Featured Writer: Nicholas Messenger

Photo

Struggles

The Buddha’s face an artisan has tried to make serene,
then weather and the creeping plants have finished off, has been
for ages staring at the children fishing on the pier.
One boy has caught a lovely fish. It doesn’t understand
what has it hooked, or why it cannot breathe the air,
but struggles wilfully, its eyes like zeros only seeing
dazzle, while its tail fin slaps and thuds against the land.
The bodhisattvas thought there was some other form of being
or not-being, than thrashing on this line. Somewhere all glides
in calm, and silky sunbeams stroke their golden sides.



On a Chinese Ferry Boat

The ferry runs for miles and miles to seaward
but the water is still liquid dung.
The Chang Jiang vomits its cloaca inside outwards
and the sea is creeping China.
Bit by bit the islands, how-so-ever widely-flung
are destined to be hillocks among khaki fields of furrows,
and the straits between them only to be minor
rivers winding through the lands of Chin.
The fish in their own Middle Kingdom, burrow
busily beneath us, trying to let the water in.



The Holy Mountain

Not just the hermits
rising every day before the dawn to wait
on rocky rafts in clouds for it;
nor all the monks and nuns
with bronze gongs longing for it late;
nor all the monkeys squatting in the thousand-foot-high branches looking down
at all the pilgrims in un-
broken sequences up all the up-stairs panting
upwards and down all the down-stairs down;
nor all the toiling porters
crucified beneath the flexing poles of pannikins
weighed down with beer and onions
and undamaged bags of eggs; but all the ordinary sorts
who taking it for sacred, never tread the mountain,
who imagine it abandoned and its cries the shrieks of demons -
all are waiting for the Dragon.
At its stirrings they grow loud with dread, and mounting
eagerness. Its snoring reassures them that it is asleep, not dead.
Its bird-sung silence becomes agony
to them : they shout and bang on things in case it slips away.
We are all living in the shadows of the mountain. Are you ready
for the moment when the Dragon wakes?



Nicholas Messenger had his first poems published in New Zealand as a schoolboy. He won the Glover Poetry award in New Zealand in the 1970’s. In 2006 he has had poems published in About The Arts, Blackmail, Boloji, Coffee Press Journal, High Altitude Poetry, Identity Theory, Jacket, Monkey Kettle, Off Course, Pulsar, Taj Mahal Review, Web Poetry Corner and WOW. He has had a few small one-man shows of his paintings.
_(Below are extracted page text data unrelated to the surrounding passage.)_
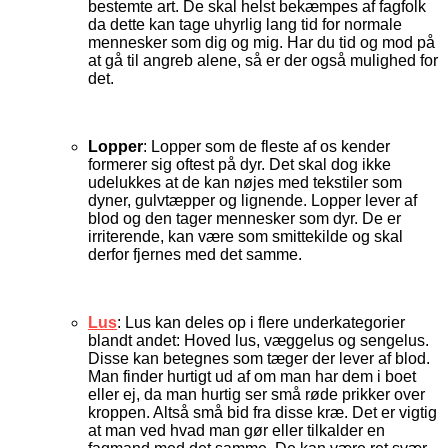
bestemte art. De skal helst bekæmpes af fagfolk
da dette kan tage uhyrlig lang tid for normale
mennesker som dig og mig. Har du tid og mod på
at gå til angreb alene, så er der også mulighed for
det.
Lopper
: Lopper som de fleste af os kender
formerer sig oftest på dyr. Det skal dog ikke
udelukkes at de kan nøjes med tekstiler som
dyner, gulvtæpper og lignende. Lopper lever af
blod og den tager mennesker som dyr. De er
irriterende, kan være som smittekilde og skal
derfor fjernes med det samme.
Lus
: Lus kan deles op i flere underkategorier
blandt andet: Hoved lus, væggelus og sengelus.
Disse kan betegnes som tæger der lever af blod.
Man finder hurtigt ud af om man har dem i boet
eller ej, da man hurtig ser små røde prikker over
kroppen. Altså små bid fra disse kræ. Det er vigtig
at man ved hvad man gør eller tilkalder en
He was born in 1945, and after completing a degree at Auckland University, travelled extensively in South America, and lived in Europe for several years. For a long time he made his living as a teacher, of science, art, and languages, in High Schools in New Zealand, where he was a long-standing member of mountain Search and Rescue organisation. Now, after nine years in Japan teaching English, he is running a small home-stay business in Hokitika, New Zealand, with his Japanese wife. He has two grown-up children from a previous marriage.